Peu de réalisateurs se sont essayés à nous conter la cruelle période coloniale qu’est l’après Seconde Guerre Mondiale en Indochine. Pourtant c’est avec une certaine réussite que Guillaume Nicloux nous livre un film brut et hypnotique avec Les Confins du Monde, dans les salles le 5 décembre prochain.

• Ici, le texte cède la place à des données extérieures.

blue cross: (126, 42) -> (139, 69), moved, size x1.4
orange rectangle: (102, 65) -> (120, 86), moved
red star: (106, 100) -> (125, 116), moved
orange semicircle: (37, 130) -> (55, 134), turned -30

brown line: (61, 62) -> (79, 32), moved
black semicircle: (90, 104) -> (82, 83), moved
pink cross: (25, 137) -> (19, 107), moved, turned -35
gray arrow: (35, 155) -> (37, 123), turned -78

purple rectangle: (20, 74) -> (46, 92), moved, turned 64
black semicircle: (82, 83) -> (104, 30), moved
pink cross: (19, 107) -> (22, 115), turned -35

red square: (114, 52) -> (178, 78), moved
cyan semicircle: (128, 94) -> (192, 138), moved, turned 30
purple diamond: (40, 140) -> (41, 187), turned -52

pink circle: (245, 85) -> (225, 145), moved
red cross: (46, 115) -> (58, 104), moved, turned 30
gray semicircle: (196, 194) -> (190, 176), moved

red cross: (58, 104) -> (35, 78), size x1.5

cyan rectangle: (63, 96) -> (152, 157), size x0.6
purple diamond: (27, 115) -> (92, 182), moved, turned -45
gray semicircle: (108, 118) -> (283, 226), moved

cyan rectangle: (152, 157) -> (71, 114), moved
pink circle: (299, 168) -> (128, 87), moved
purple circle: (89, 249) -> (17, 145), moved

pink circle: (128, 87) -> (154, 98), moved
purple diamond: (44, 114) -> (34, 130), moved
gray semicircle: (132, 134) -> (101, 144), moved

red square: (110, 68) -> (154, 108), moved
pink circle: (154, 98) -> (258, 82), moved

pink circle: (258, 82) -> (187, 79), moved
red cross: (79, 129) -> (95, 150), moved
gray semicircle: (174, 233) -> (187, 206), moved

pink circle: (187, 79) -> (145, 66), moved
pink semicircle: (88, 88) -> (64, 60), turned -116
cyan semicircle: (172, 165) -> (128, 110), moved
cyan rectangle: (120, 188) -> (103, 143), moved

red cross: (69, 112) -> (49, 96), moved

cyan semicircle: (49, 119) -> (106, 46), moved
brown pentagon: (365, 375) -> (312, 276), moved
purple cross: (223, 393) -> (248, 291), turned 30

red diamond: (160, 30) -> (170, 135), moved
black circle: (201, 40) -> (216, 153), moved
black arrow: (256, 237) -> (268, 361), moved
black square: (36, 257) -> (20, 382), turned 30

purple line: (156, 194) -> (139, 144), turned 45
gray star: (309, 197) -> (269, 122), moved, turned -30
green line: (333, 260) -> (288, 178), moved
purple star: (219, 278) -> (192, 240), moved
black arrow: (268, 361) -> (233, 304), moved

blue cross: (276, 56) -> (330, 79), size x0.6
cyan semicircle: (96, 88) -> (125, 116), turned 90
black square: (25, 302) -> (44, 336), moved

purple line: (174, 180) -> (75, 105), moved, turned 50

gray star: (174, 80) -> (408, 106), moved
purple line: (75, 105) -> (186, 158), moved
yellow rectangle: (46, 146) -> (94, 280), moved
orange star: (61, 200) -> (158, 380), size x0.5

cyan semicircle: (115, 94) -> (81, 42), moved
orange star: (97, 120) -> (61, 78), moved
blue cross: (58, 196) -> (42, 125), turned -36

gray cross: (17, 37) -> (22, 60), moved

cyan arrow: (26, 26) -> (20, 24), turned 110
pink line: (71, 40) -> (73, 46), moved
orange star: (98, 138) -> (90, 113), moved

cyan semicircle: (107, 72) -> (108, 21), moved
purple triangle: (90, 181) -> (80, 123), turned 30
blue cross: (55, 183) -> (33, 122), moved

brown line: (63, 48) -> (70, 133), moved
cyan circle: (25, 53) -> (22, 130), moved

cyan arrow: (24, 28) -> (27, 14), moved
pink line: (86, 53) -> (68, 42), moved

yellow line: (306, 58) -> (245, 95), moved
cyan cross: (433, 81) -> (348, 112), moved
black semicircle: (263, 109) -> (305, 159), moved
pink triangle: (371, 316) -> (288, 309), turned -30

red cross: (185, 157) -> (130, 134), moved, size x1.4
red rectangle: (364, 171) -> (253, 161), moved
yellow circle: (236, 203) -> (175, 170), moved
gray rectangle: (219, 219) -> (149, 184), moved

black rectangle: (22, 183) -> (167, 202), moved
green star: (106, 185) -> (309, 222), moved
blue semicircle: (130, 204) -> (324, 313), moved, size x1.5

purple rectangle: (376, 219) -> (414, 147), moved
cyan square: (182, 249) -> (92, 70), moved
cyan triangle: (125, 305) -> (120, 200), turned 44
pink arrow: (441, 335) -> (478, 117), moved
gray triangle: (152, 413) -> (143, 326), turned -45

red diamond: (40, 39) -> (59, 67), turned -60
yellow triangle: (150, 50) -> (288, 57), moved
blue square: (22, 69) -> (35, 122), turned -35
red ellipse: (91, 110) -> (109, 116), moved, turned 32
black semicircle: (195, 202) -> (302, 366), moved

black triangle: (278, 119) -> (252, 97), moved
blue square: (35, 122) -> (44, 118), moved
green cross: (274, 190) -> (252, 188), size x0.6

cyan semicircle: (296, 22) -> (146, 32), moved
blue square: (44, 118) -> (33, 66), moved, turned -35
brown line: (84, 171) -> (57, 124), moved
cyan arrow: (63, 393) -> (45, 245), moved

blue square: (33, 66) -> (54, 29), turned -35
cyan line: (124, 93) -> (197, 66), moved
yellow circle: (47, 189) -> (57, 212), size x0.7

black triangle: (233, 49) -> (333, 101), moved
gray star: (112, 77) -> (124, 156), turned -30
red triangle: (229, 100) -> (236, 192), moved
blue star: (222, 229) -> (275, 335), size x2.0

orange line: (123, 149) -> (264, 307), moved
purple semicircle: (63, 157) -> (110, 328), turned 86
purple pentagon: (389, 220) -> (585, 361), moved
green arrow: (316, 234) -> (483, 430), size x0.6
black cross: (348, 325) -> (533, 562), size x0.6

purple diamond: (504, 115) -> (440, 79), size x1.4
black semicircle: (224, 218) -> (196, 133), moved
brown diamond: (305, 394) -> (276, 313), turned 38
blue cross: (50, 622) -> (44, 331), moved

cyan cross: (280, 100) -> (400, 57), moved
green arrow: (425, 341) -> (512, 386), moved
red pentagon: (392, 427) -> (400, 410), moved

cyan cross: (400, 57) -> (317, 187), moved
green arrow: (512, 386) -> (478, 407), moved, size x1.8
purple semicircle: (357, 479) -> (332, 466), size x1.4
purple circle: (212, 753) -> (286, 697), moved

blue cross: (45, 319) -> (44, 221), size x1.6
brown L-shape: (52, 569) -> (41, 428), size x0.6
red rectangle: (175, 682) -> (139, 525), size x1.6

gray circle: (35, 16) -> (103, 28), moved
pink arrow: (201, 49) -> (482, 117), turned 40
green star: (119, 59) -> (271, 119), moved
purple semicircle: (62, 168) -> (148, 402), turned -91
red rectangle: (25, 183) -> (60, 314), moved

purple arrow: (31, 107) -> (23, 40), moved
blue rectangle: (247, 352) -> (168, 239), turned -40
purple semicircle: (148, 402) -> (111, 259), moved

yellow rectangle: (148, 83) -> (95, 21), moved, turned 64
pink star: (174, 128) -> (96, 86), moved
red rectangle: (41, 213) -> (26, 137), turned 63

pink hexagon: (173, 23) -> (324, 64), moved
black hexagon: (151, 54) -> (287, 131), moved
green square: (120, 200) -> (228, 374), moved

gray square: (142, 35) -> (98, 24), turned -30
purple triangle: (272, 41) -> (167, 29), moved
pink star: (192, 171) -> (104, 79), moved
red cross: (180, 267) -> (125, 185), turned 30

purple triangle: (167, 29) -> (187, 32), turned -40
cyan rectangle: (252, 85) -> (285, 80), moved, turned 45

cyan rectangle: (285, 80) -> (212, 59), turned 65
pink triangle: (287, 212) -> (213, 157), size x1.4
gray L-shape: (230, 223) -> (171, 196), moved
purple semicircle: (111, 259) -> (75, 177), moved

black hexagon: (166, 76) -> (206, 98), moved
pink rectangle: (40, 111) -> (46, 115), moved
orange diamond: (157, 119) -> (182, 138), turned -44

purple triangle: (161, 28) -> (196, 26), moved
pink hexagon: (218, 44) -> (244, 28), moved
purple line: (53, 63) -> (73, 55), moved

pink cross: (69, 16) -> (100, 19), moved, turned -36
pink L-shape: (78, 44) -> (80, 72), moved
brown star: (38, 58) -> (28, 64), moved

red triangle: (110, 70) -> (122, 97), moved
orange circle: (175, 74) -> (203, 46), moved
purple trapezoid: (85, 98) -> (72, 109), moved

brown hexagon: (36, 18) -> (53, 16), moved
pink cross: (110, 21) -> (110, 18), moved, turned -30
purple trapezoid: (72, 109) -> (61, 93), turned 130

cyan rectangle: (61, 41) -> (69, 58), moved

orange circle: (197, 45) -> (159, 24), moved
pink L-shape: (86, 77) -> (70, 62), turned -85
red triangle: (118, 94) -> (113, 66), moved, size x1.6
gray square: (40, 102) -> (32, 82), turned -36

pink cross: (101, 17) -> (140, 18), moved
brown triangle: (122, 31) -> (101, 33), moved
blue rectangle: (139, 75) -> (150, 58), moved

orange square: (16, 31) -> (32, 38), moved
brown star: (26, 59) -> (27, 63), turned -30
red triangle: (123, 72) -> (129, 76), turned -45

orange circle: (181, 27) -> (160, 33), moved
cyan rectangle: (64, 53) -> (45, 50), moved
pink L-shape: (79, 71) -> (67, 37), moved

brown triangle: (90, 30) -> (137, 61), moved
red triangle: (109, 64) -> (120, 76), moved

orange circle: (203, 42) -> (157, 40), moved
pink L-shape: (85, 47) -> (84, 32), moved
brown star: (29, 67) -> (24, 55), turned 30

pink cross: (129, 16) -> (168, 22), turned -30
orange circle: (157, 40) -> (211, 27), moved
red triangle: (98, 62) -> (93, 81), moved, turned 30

Passé par le festival de Cannes en mai dernier, le film débute sur un long plan fixe nous présentant le soldat Robert Tassen, incarné par Gaspard Ulliel. Un moment de quiétude face à la violence qui va suivre puisque quelques minutes plus tard, Guillaume Nicloux brutalise son héros, le coupe de ses liens aussi bien militaires que familiaux pour mieux l’entrainer vers le début d’une quête vengeresse.

On se retrouve alors plongé dans une chasse à l’homme où l’obsession se fait grandissante face à un ennemi qu’on ne verra jamais réellement, caché dans une jungle qui pourrait presque être un personnage en soi. Étouffante, humide, bruyante, elle fascine et terrifie, tue autant qu’elle protège tout en restant immobile face à la véritable violence : celle de l’être humain.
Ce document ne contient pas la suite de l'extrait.